Although pictures appear in the data, the answer should contain only the lines from its start through the line with "зию родиной тюльпанов", written out exactly.
START Provided entries
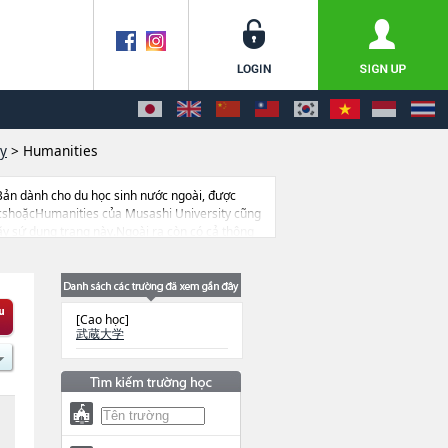
ty
>
Humanities
Bản dành cho du học sinh nước ngoài, được
icshoặcHumanities của Musashi University cũng
hãy sứ dụng trang này.Ngoài ra còn có cả thông
[Cao học]
武蔵大学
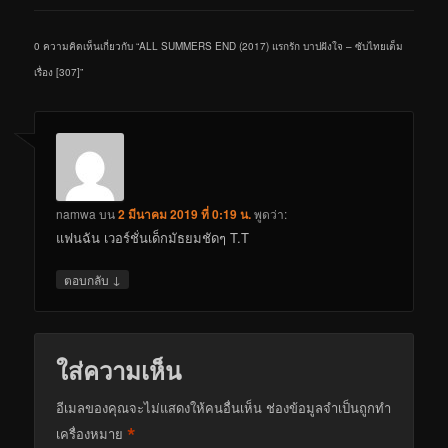
0 ความคิดเห็นเกี่ยวกับ “
ALL SUMMERS END (2017) แรกรัก บาปฝังใจ – ซับไทยเต็ม
เรื่อง [307]
”
namwa
บน
2 มีนาคม 2019 ที่ 0:19 น.
พูดว่า:
แฟนฉัน เวอร์ชั่นเด็กมัธยมชัดๆ T.T
↓
ตอบกลับ
ใส่ความเห็น
อีเมลของคุณจะไม่แสดงให้คนอื่นเห็น
ช่องข้อมูลจำเป็นถูกทำ
*
เครื่องหมาย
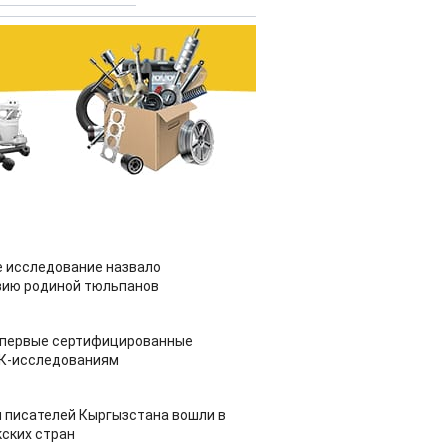
 исследование назвало
зию родиной тюльпанов
 первые сертифицированные
НК-исследованиям
 писателей Кыргызстана вошли в
ских стран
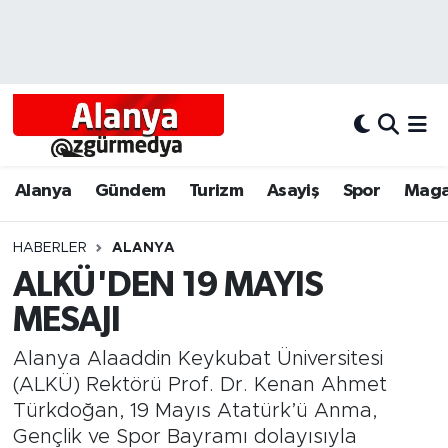
Alanya
Alanya Nöbetçi Eczaneler
Alanyum
Alanya Hava Durumu
Antalya
Alanya Trafik Yoğunluk Haritası
Alanya
Gündem
Turizm
Asayiş
Spor
Maga
Asayiş
Süper Lig Puan Durumu ve Fikstür
HABERLER
ALANYA
ALKÜ'DEN 19 MAYIS
Bölgesel
Tüm Manşetler
MESAJI
Dünya
Son Dakika Haberleri
Alanya Alaaddin Keykubat Üniversitesi
Eğitim
Haber Arşivi
(ALKÜ) Rektörü Prof. Dr. Kenan Ahmet
Türkdoğan, 19 Mayıs Atatürk’ü Anma,
Ekonomi
Gençlik ve Spor Bayramı dolayısıyla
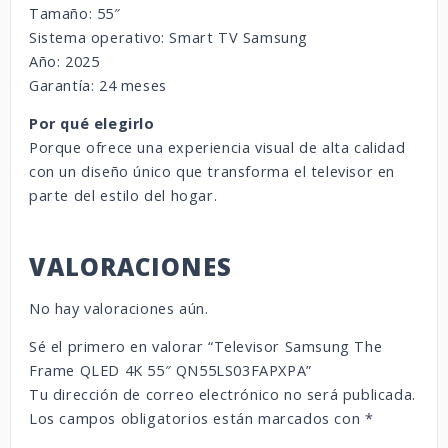
Tamaño: 55″
Sistema operativo: Smart TV Samsung
Año: 2025
Garantía: 24 meses
Por qué elegirlo
Porque ofrece una experiencia visual de alta calidad
con un diseño único que transforma el televisor en
parte del estilo del hogar.
VALORACIONES
No hay valoraciones aún.
Sé el primero en valorar “Televisor Samsung The
Frame QLED 4K 55″ QN55LS03FAPXPA”
Tu dirección de correo electrónico no será publicada.
Los campos obligatorios están marcados con
*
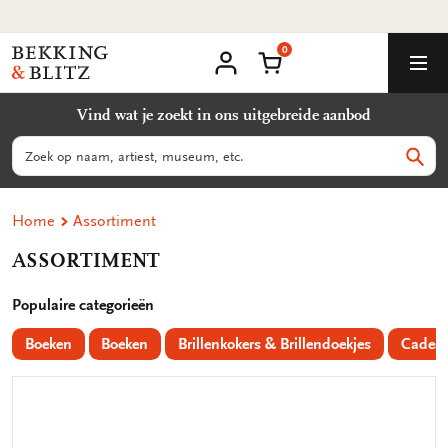
Ga
Milieuvriendelijke producten
naar
0
content
Bekking
Winkelmand
Men
&
Mijn
account
Blitz
Vind wat je zoekt in ons uitgebreide aanbod
Uitgevers
B.V.
Zoeken
Zoek
Home
Assortiment
ASSORTIMENT
Populaire categorieën
Boeken
Boeken
Brillenkokers & Brillendoekjes
Cadeau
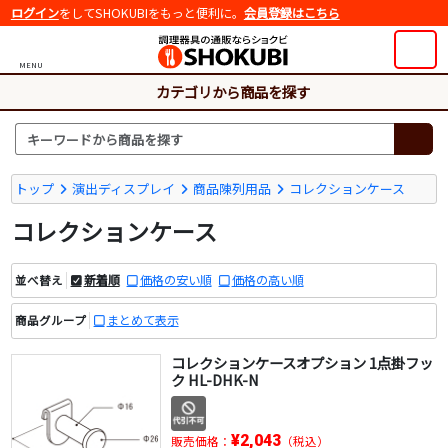
ログイン
をしてSHOKUBIをもっと便利に。
会員登録はこちら
MENU
カテゴリから商品を探す
トップ
演出ディスプレイ
商品陳列用品
コレクションケース
コレクションケース
新着順
価格の安い順
価格の高い順
並べ替え
まとめて表示
商品グループ
コレクションケースオプション 1点掛フッ
ク HL-DHK-N
¥2,043
販売価格：
（税込）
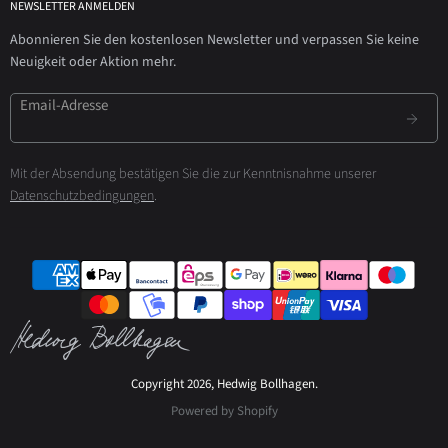
NEWSLETTER ANMELDEN
Abonnieren Sie den kostenlosen Newsletter und verpassen Sie keine
Neuigkeit oder Aktion mehr.
Email-Adresse
Mit der Absendung bestätigen Sie die zur Kenntnisnahme unserer
Datenschutzbedingungen
.
Copyright 2026, Hedwig Bollhagen.
Powered by Shopify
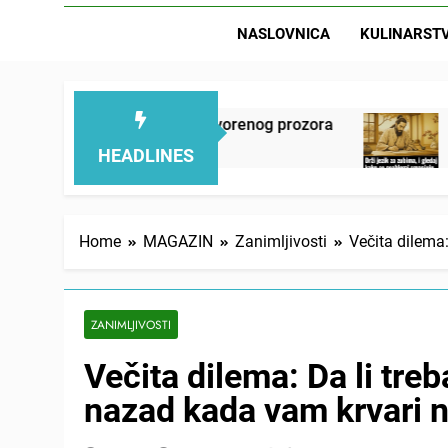
NASLOVNICA
KULINARST
o pokraj otvorenog prozora
Drži jezik za zubim
2 Days Ago
HEADLINES
Home
MAGAZIN
Zanimljivosti
Večita dilema
ZANIMLJIVOSTI
Večita dilema: Da li treb
nazad kada vam krvari 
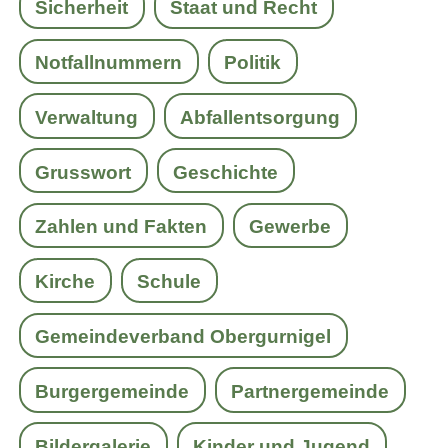
Sicherheit
Staat und Recht
Notfallnummern
Politik
Verwaltung
Abfallentsorgung
Grusswort
Geschichte
Zahlen und Fakten
Gewerbe
Kirche
Schule
Gemeindeverband Obergurnigel
Burgergemeinde
Partnergemeinde
Bildergalerie
Kinder und Jugend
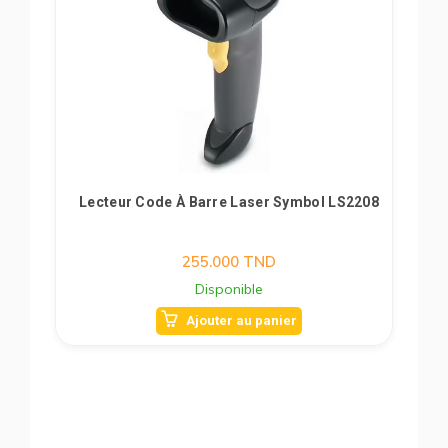
Lecteur Code À Barre Laser Symbol LS2208
255.000
TND
Disponible
Ajouter au panier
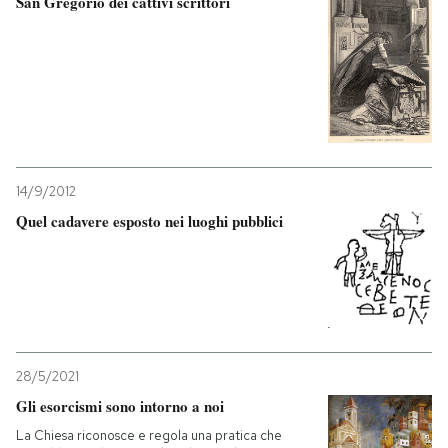
San Gregorio dei cattivi scrittori
PODCAST
NEWSLETTER
I MIEI PREFERITI
14/9/2012
Quel cadavere esposto nei luoghi pubblici
SHOP
CALENDARIO
AREA PERSONALE
28/5/2021
Gli esorcismi sono intorno a noi
Entra
La Chiesa riconosce e regola una pratica che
END Provided entries
Task output:
ty
>
Humanities
Bản dành cho du học sinh nước ngoài, được
icshoặcHumanities của Musashi University cũng
hãy sứ dụng trang này.Ngoài ra còn có cả thông
[Cao học]
武蔵大学
0 ความคิดเห็นเกี่ยวกับ “
ALL SUMMERS END (2017) แรกรัก บาปฝังใจ – ซับไทยเต็ม
เรื่อง [307]
”
namwa
บน
2 มีนาคม 2019 ที่ 0:19 น.
พูดว่า:
แฟนฉัน เวอร์ชั่นเด็กมัธยมชัดๆ T.T
↓
ตอบกลับ
ใส่ความเห็น
อีเมลของคุณจะไม่แสดงให้คนอื่นเห็น
ช่องข้อมูลจำเป็นถูกทำ
*
เครื่องหมาย
 исследование назвало
зию родиной тюльпанов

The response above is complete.